Anlaşıldı: Bunlar bizi gülmekten öldürecek!

Ekim 2014’te “karanlık günler geliyor” demiştim. Ve şunları yazmıştım:

“Bu seçim TÜRKİYE’NİN KADER SEÇİMİ olacak. Ya Erdoğan ve partisi kazanacak.. Böylece YENİ REJİMİ ilan edebilecekler. Ya da Cumhuriyet kazanacak. Böylece kaybedenler için, ucu yargılanmaya kadar gitmesi muhtemel bir süreç başlayacak. Erdoğan ve partisi fena halde farkında ve seçimde tüm silahlarını sahaya sürecek. Kaybetmemek için “ne yapılması mümkünse” o yapılacak.”

Daha bu ayın başında ise, TEHLİKELİ OYUNLAR ZAMANI başlığı ile şöyle yazdım:

“Seçime doğru ortalığın iyice karışacağını.. Ve o kaosta CHP’ye darbe vurmak için pek çok yöntemin deneneceğini düşünüyorum. Kumpasların bini bir para olacak..”

Yanı sıra, Medya Mahallesi programında ya da katıldığım yayınlarda “suikast iddiaları ortaya atılacak ve hatta korkarım, toplumu inandırmak için girişimde bile bulunulacak” dedim.

Kehanet değildi. Tarihi, yakın tarihi ve otoriter rejimlerin oyunlarını okuyan, bilen biri olarak tahminde bulundum. Nitekim, perde SÜMEYYE’YE SUİKAST PLANI diye açıldı.

Ancak, itiraf etmeliyim; iki noktada yanılmışım.

·KUMPAS KARARGÂHI’nın oyunu bu kadar yüksekten açacağını düşünmüyordum. RTE’nin yakın çevresine dair iddiaların seçime doğru piyasaya sürülmesini bekliyordum.

·BU KADAR ACEMİ olacaklarını da düşünmemiştim doğrusu. Cemaat’in Balyoz / Ergenekon / OdaTV kumpaslarındaki “faaliyetleri” görmek istemeyenleri inandıracak kadar dikkatliydi. Sahtecilikte, tam bir profesyonellik düzeyindeydi. Oysa, Sümeyye Erdoğan’a suikast planı hikayesinde acemilik diz boyu. Saçma sapan bir diyalog “delil” muamelesi görüp manşetlere çekilmiş ya.. Adım gibi eminim, o sayfaları hazırlayanlar bile, saçmalığa gülmüş ya da homurdanmıştır. Ama ne yapsınlar! Emir büyük yerden!

*

Gerçi..

Bunları yazarken hatırladım. Aslında, Ergenekon / Balyoz davalarında da saçmalığın ayyuka çıktığı pekçok örnek yaşanmıştı. Özellikle de gizli tanık ifadelerinde.

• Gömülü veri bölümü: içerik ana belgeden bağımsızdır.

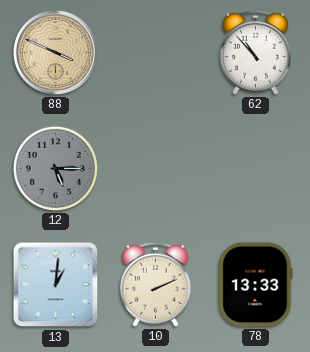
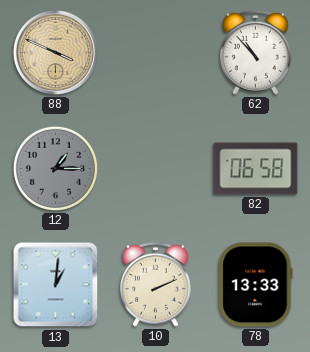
12: 5:15 -> 1:15
82: none -> 06:58
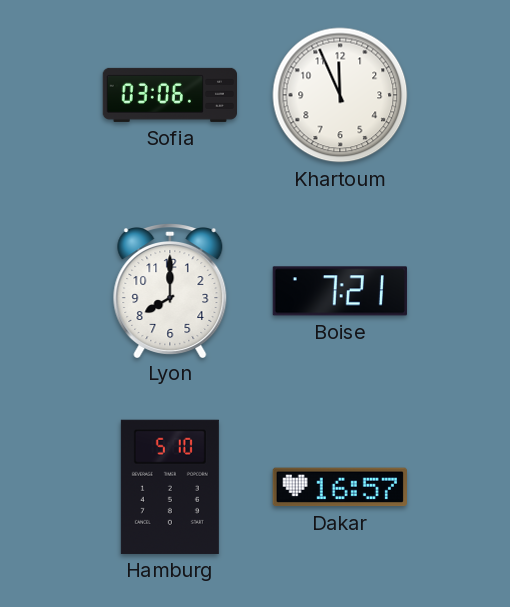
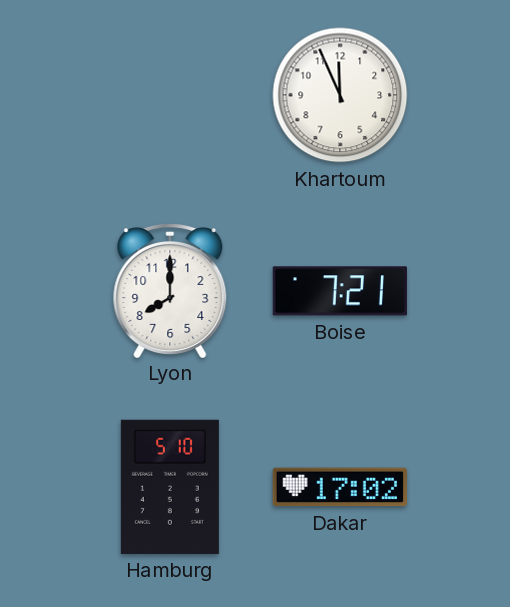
Sofia: 03:06 -> none
Dakar: 16:57 -> 17:02
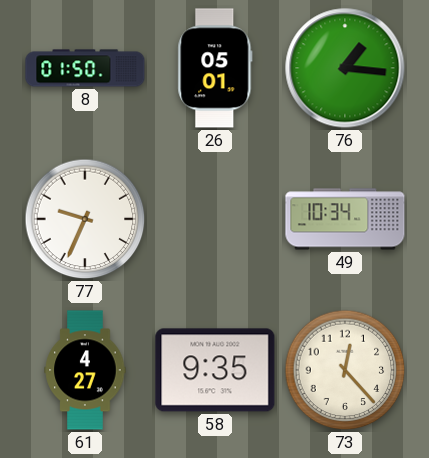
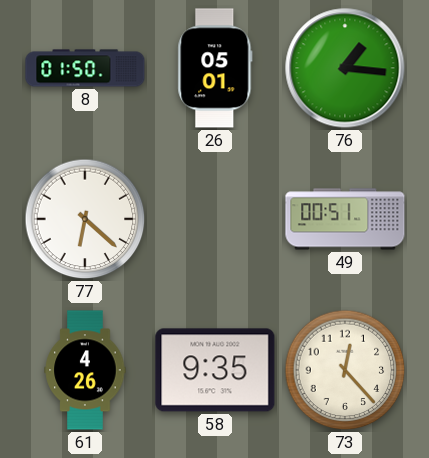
77: 9:34 -> 6:22
49: 10:34 -> 00:51
61: 4:27 -> 4:26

Sevgili İlhan Taşçı’nın GİZLİ TANIDIK kitabı, mizah niyetine okunacak, böyle inanılmaz öykülerle dolu. Hele AKDENİZ kod adı verilen gizli tanığın anlatımları.. Sahiden başyapıt:

“Namazında bir insan olmama rağmen 1998 yılında tarihi eser kaçakçılığına girdik. Televizyonda deşifre olduk. Bir kaç gün sonra kapımın önü kurşunlandı. Emniyet ilgilenmedi. Ardından Genelkurmay’a giderek tehditler aldığımı söyledim. Komutanla tanıştırıldım. Dinler hakkında sorular soruldu. O akşam yarım bardak kola ikram edildi. Sabah kalktığımda bademcik ameliyatı olmuştum. Aynı gün eve giderek eski eşime de pasta götürmüşler. O pastadan yiyen eski eşim de rahatsızlık geçirdi. Bana Ergün Poyraz’ın kitaplarını okuttular. Seçilmişlerin yanlış olduğunu, dinin yanlış kullanıldığını söylediler."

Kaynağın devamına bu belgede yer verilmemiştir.